Les quartiers apaisés sont des zones où un plan de circulation limite le trafic motorisé de transit par des mesures comme la réduction de la vitesse et la création de davantage d’espace pour la mobilité active. Ces initiatives offrent de nombreux bénéfices : elles améliorent la qualité de l’air, encouragent la marche et le vélo, augmentent la sécurité routière, réduisent le bruit ambiant et améliorent la qualité de vie des habitants. De plus, elles permettent de libérer de l’espace public et crée des opportunités pour accroître les espaces verts en ville, avec de nombreux effets bénéfiques sur la santé. En Flandre, Gand est un exemple de ville mettant en œuvre des quartiers apaisés, notamment dans le centre-ville historique, où la circulation des voitures est interdite, ce qui a permis une diminution de 18 % de la concentration en NO2[18].
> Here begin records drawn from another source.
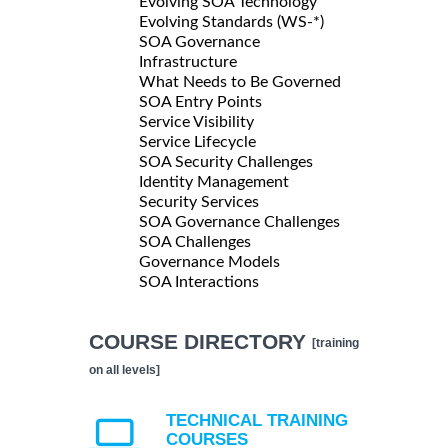
Evolving SOA Technology
Evolving Standards (WS-*)
SOA Governance
Infrastructure
What Needs to Be Governed
SOA Entry Points
Service Visibility
Service Lifecycle
SOA Security Challenges
Identity Management
Security Services
SOA Governance Challenges
SOA Challenges
Governance Models
SOA Interactions
COURSE DIRECTORY
[training
on all levels]
TECHNICAL TRAINING
COURSES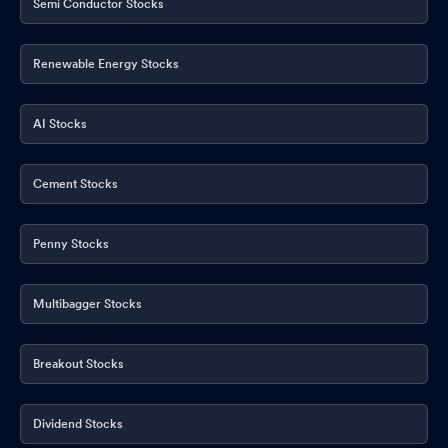
Semi Conductor Stocks
Renewable Energy Stocks
AI Stocks
Cement Stocks
Penny Stocks
Multibagger Stocks
Breakout Stocks
Dividend Stocks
A Bruxelles, les politiques de réduction du trafic local, telles que les journées sans voiture, pourraient réduire jusqu’à 30 % l’incidence de l’asthme pédiatrique dans les zones à fort trafic[19]. Et la suppression des véhicules à moteur thermique en région Bruxelles-capitale, initialement prévue pour 2030, pourrait aussi permettre d’éviter jusqu’à 15 % des décès prématurés dus à la pollution de l’air[20].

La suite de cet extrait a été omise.